Amazonas – Os conselheiros federais de medicina Francisco Cardoso, Raphael Câmara Parente e Diogo Leite Sampaio divulgaram, nesta quarta-feira (29), uma manifestação pública cobrando do Governo do Amazonas e do Governador Roberto Cidade a regularização dos pagamentos de médicos que prestam serviços à rede estadual de saúde. No pronunciamento, os representantes do Conselho Federal de Medicina (CFM) classificam como grave a situação enfrentada pelos profissionais e afirmam que há médicos sem receber por serviços prestados desde o ano passado.
Na publicação, os conselheiros defendem que os médicos precisam ser remunerados de forma regular pelo trabalho realizado e afirmam que os atrasos comprometem a valorização da categoria. Segundo eles, não é aceitável que profissionais responsáveis pelo atendimento à população convivam com incertezas em relação aos pagamentos.
Em vídeo divulgado nas redes sociais, o conselheiro federal Diogo Leite Sampaio afirma que o Amazonas enfrenta uma situação peculiar, já que grande parte dos pagamentos aos médicos é feita pelo Governo do Estado. De acordo com ele, há profissionais que aguardam o recebimento de valores há vários meses.
Durante a manifestação, o conselheiro Diogo também criticou o discurso de que há escassez de médicos na rede estadual enquanto, segundo ele, persistem os atrasos salariais. “Governador, você não paga ninguém e quer colocar a culpa no médico? Por favor, pague os médicos do Amazonas”, declarou.
Os conselheiros também manifestaram apoio a uma eventual paralisação da categoria, desde que respeitadas as normas éticas e a legislação vigente.
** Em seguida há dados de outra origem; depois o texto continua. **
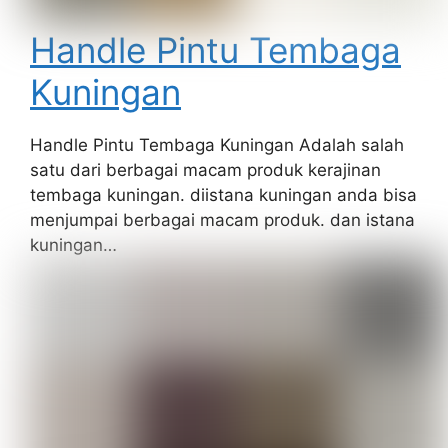
Handle Pintu Tembaga
Kuningan
Handle Pintu Tembaga Kuningan Adalah salah
satu dari berbagai macam produk kerajinan
tembaga kuningan. diistana kuningan anda bisa
menjumpai berbagai macam produk. dan istana
kuningan…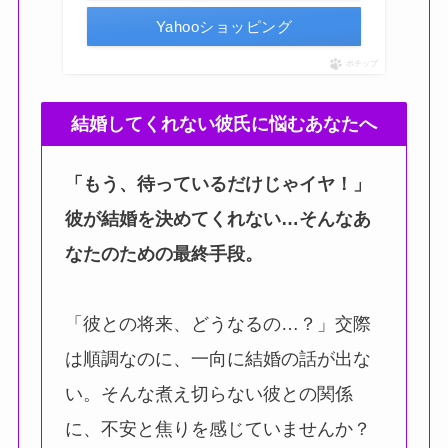
Yahooショッピング
ポチップ
結婚してくれない彼氏に悩むあなたへ
「もう、待っているだけじゃイヤ！」
彼が結婚を決めてくれない…そんなあ
なたのための最終手段。
「彼との将来、どうなるの…？」交際
は順調なのに、一向に結婚の話が出な
い。そんな煮え切らない彼との関係
に、不安と焦りを感じていませんか？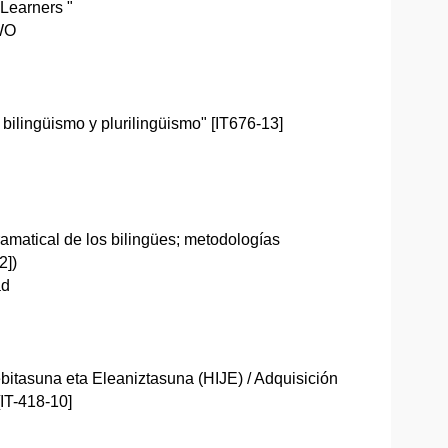
Learners "
NWO
bilingüismo y plurilingüismo" [IT676-13]
ramatical de los bilingües; metodologías
2])
ad
ebitasuna eta Eleaniztasuna (HIJE) / Adquisición
[IT-418-10]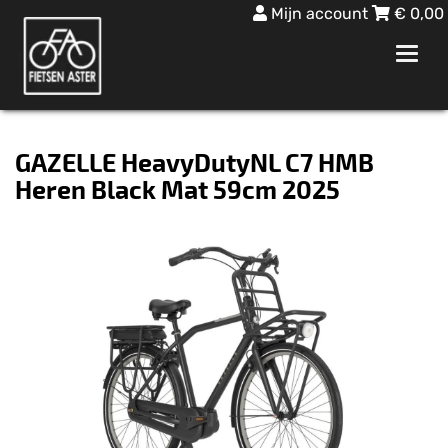
Mijn account
€
0,00
Toggl
navig
GAZELLE HeavyDutyNL C7 HMB
Heren Black Mat 59cm 2025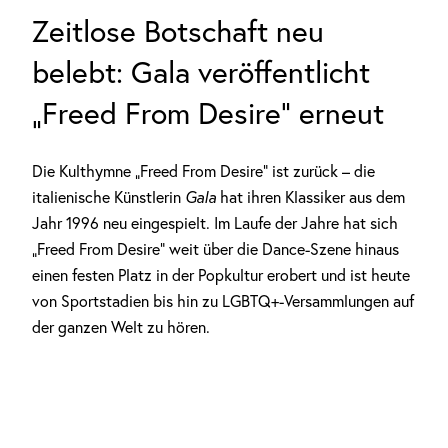
Zeitlose Botschaft neu
belebt: Gala veröffentlicht
„Freed From Desire“ erneut
Die Kulthymne „Freed From Desire“ ist zurück – die
italienische Künstlerin
Gala
hat ihren Klassiker aus dem
Jahr 1996 neu eingespielt. Im Laufe der Jahre hat sich
„Freed From Desire“ weit über die Dance-Szene hinaus
einen festen Platz in der Popkultur erobert und ist heute
von Sportstadien bis hin zu LGBTQ+-Versammlungen auf
der ganzen Welt zu hören.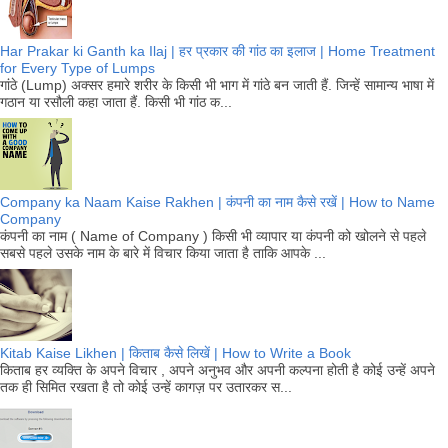
Har Prakar ki Ganth ka Ilaj | हर प्रकार की गांठ का इलाज | Home Treatment
for Every Type of Lumps
गांठे (Lump) अक्सर हमारे शरीर के किसी भी भाग में गांठे बन जाती हैं. जिन्हें सामान्य भाषा में
गठान या रसौली कहा जाता हैं. किसी भी गांठ क...
Company ka Naam Kaise Rakhen | कंपनी का नाम कैसे रखें | How to Name
Company
कंपनी का नाम ( Name of Company ) किसी भी व्यापार या कंपनी को खोलने से पहले
सबसे पहले उसके नाम के बारे में विचार किया जाता है ताकि आपके ...
Kitab Kaise Likhen | किताब कैसे लिखें | How to Write a Book
किताब हर व्यक्ति के अपने विचार , अपने अनुभव और अपनी कल्पना होती है कोई उन्हें अपने
तक ही सिमित रखता है तो कोई उन्हें कागज़ पर उतारकर स...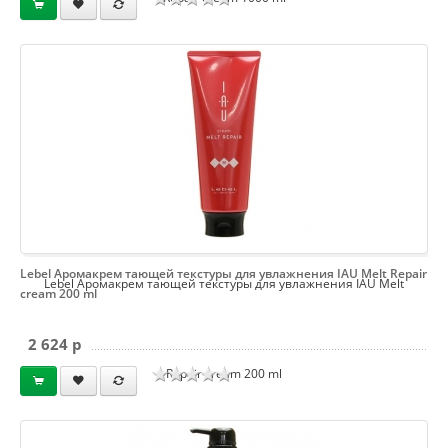
Lebel Аромакрем тающей текстуры для увлажнения IAU Melt Repair
Lebel Аромакрем тающей текстуры для увлажнения IAU Melt
cream 200 ml
2 624 p
Repair cream 200 ml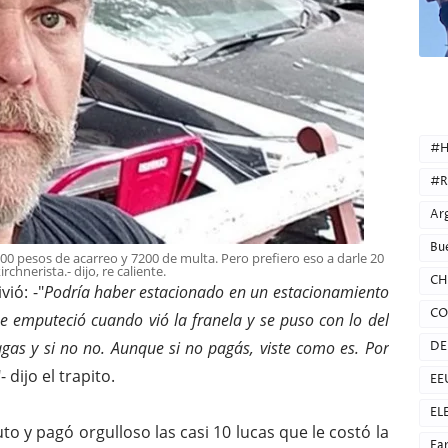
CATEG
#H
#R
Ar
Bu
500 pesos de acarreo y 7200 de multa. Pero prefiero eso a darle 20
rchnerista.- dijo, re caliente.
CH
ió: -"
Podría haber estacionado en un estacionamiento
CO
se emputeció cuando vió la franela y se puso con lo del
agas y si no no. Aunque si no pagás, viste como es. Por
DE
"- dijo el trapito.
EE
EL
uto y pagó orgulloso las casi 10 lucas que le costó la
Fa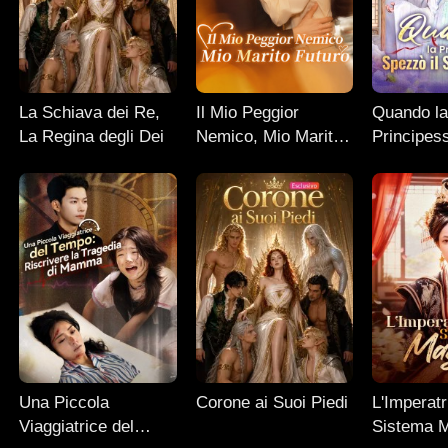
La Schiava dei Re,
Il Mio Peggior
Quando l
La Regina degli Dei
Nemico, Mio Marito
Principes
Futuro
il Suo Des
Una Piccola
Corone ai Suoi Piedi
L'Imperatr
Viaggiatrice del
Sistema 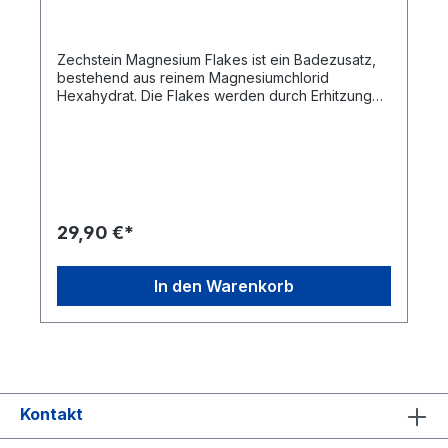
Zechstein Magnesium Flakes ist ein Badezusatz,
bestehend aus reinem Magnesiumchlorid
Hexahydrat. Die Flakes werden durch Erhitzung
und Trocknung aus dem sogenannten Magnesium
Oil gewonnen. Es ist ein reines Naturprodukt, frei
von Zusatzstoffen. Die Magnesiumchlorid-
Konzentration beträgt ca. 47 %. 1 g Magnesium
Flakes enthält ca. 120 mg reines Magnesium.
Verwandle dein Bad in eine Wohlfühloase und
fülle deine Magnesiumspeicher wieder auf. Für
29,90 €*
wen eignet sich Zechstein Magnesium? Sportler,
die ihre Regeneration verbessern wollen
Menschen, die unter Muskelkrämpfen leiden und
In den Warenkorb
sofortige Linderung benötigen Schwangere und
stillende Mütter Personen mit Hautunreinheiten
und trockener Haut Personen, die Magnesium oral
nicht gut vertragen Menschen, die im Alter fit
bleiben wollen
Kontakt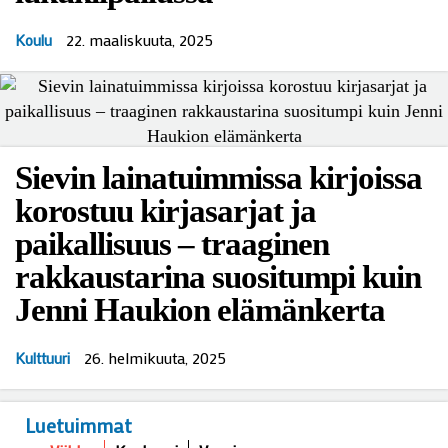
22. maaliskuuta, 2025
Koulu
Sievin lainatuimmissa kirjoissa
korostuu kirjasarjat ja
paikallisuus – traaginen
rakkaustarina suositumpi kuin
Jenni Haukion elämänkerta
26. helmikuuta, 2025
Kulttuuri
Luetuimmat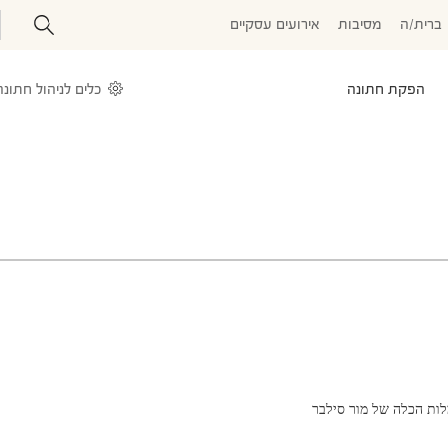
ברית/ה
מסיבות
אירועים עסקיים
הפקת חתונה
כלים לניהול חתונה
ות הכלה של מור סילבר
Segundo Francisco Cardoso, o CFM está disposto a oferecer respaldo jurídico aos profissionais caso decidam organizar um movimento reivindicatório.
Ainda no pronunciamento, o conselheiro afirmou que a greve é um direito constitucional e criticou o que classificou como uma prática recorrente de atrasos nos pagamentos. Raphael Câmara destacou que, embora represente o estado do Rio de Janeiro no Conselho Federal de Medicina, possui o título de cidadão manauara e acompanha de perto a situação da saúde no Amazonas.
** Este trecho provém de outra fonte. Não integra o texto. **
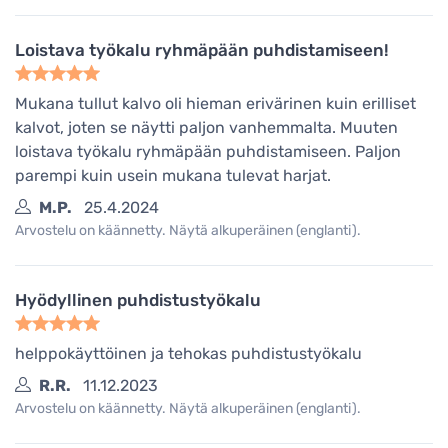
Loistava työkalu ryhmäpään puhdistamiseen!
Mukana tullut kalvo oli hieman erivärinen kuin erilliset
kalvot, joten se näytti paljon vanhemmalta. Muuten
loistava työkalu ryhmäpään puhdistamiseen. Paljon
parempi kuin usein mukana tulevat harjat.
M.P.
25.4.2024
Arvostelu on käännetty. Näytä alkuperäinen (englanti).
Hyödyllinen puhdistustyökalu
helppokäyttöinen ja tehokas puhdistustyökalu
R.R.
11.12.2023
Arvostelu on käännetty. Näytä alkuperäinen (englanti).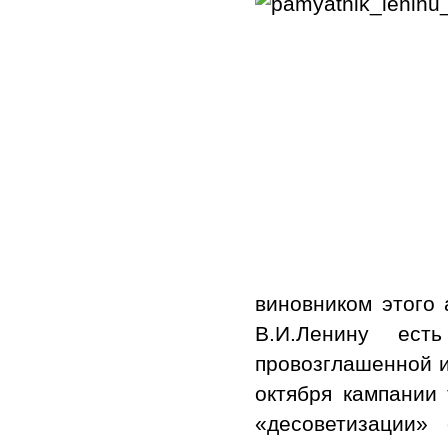
виновником этого
В.И.Ленину ест
провозглашенной 
октября кампании 
«десоветизации»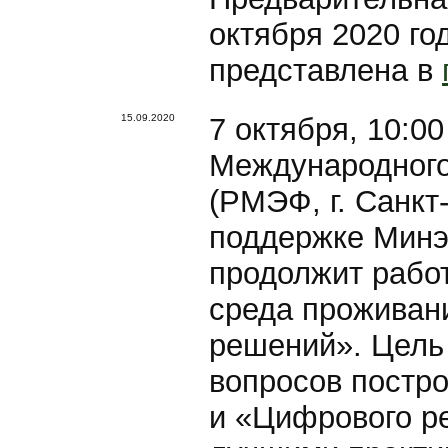
октября 2020 г
представлена в
15.09.2020
7 октября, 10:0
Международного
(РМЭФ, г. Санкт
поддержке Минэ
продолжит рабо
среда проживан
решений». Цель
вопросов постро
и «Цифрового р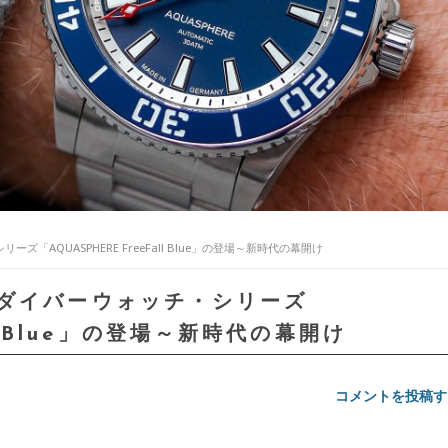
「AQUASPHERE FreeFall Blue」の登場～新時代の幕開け
ダイバーウォッチ・シリーズ
ll Blue」の登場～新時代の幕開け
コメントを投稿す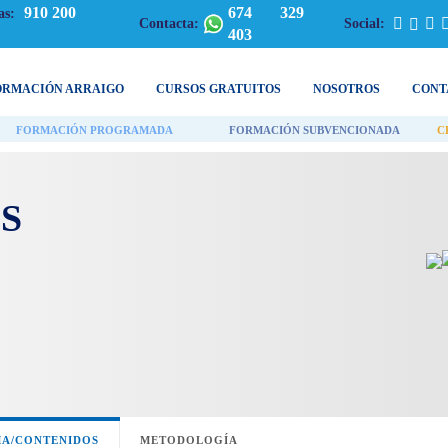
910 200
674 329
as:
Contacta:
Social:
403
ORMACIÓN ARRAIGO
CURSOS GRATUITOS
NOSOTROS
CONT
FORMACIÓN PROGRAMADA
FORMACIÓN SUBVENCIONADA
C
S
A/CONTENIDOS
METODOLOGÍA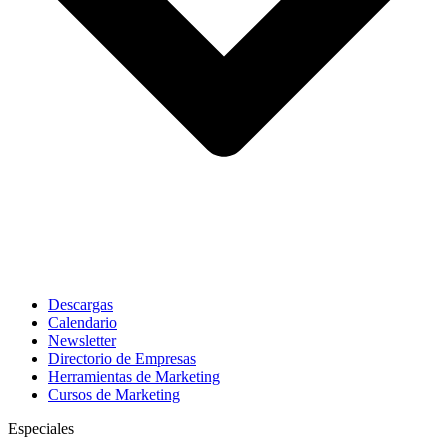
Descargas
Calendario
Newsletter
Directorio de Empresas
Herramientas de Marketing
Cursos de Marketing
Especiales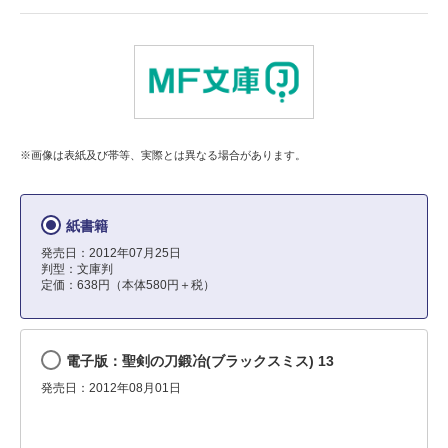
※画像は表紙及び帯等、実際とは異なる場合があります。
紙書籍
発売日：2012年07月25日
判型：文庫判
定価：638円（本体580円＋税）
電子版：聖剣の刀鍛冶(ブラックスミス) 13
発売日：2012年08月01日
A manifestação encerra com um apelo para que o Governo do Amazonas regularize os repasses e ponha fim ao que os conselheiros chamaram de “calote institucionalizado” contra os médicos que atuam na rede pública estadual.
Até o momento, o Governo do Amazonas não havia se pronunciado sobre as declarações dos representantes do Conselho Federal de Medicina.